In another large bowl, whisk together the all purpose flour, baking soda, cinnamon and salt. Using the mixer, gently mix the the wet ingredients into the dry ingredients until combined.
To that mixture, add in the oats with a wooden spoon until just combined. Next, add in the dark chocolate chips and cranberries and fold those in until just combined.
Place in the fridge for 30 minutes, uncovered, to chill.
Preheat the oven to 350 degrees and line a couple of baking sheets with either parchment paper or silicon mats.

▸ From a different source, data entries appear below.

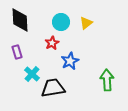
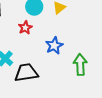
blue star: (70, 61) -> (54, 46), moved

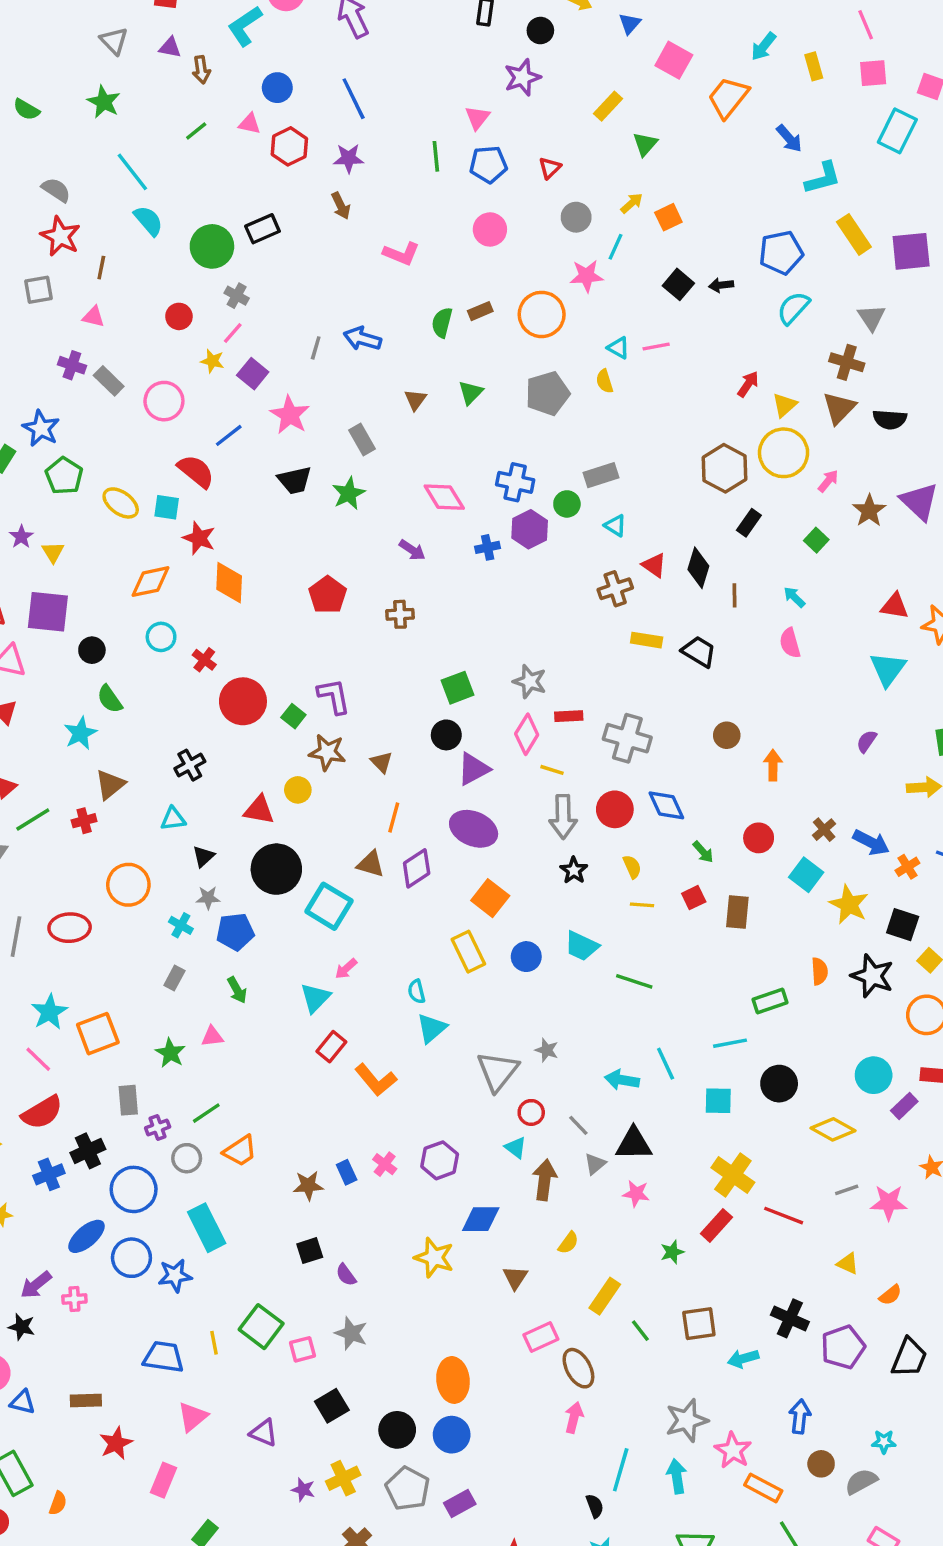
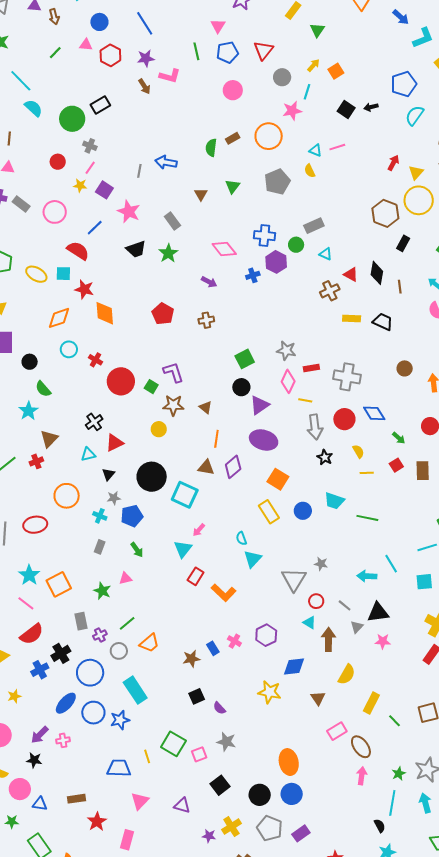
red triangle: (550, 168) -> (263, 50), size x1.5
pink L-shape: (401, 254) -> (170, 76), moved
red triangle: (259, 810) -> (114, 443), moved, turned -30
yellow semicircle: (568, 1243) -> (347, 674), size x1.5
green star: (672, 1252) -> (399, 774), moved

Once the dough is chilled, using either a spoon or a cookie scoop, scoop about 1.5-2 tbsp of dough into your hands and roll it into a ball. Place on the sheet and make sure they're a few inches apart from each other.
Bake for 10-11 minutes. The middles might still look soft but that's okay! Remove and let them cool for 5 minutes and then remove and place on a wire cooling rack to cool for another 5-10 minutes. Eat while still warm!
Store leftovers in a tightly sealed tupperware container at room temperature for 2-3 days, although these are best eaten fresh.
Serving size depends on how big you make your cookies, of course! See the blog post above for reference on how big the balls of dough should be.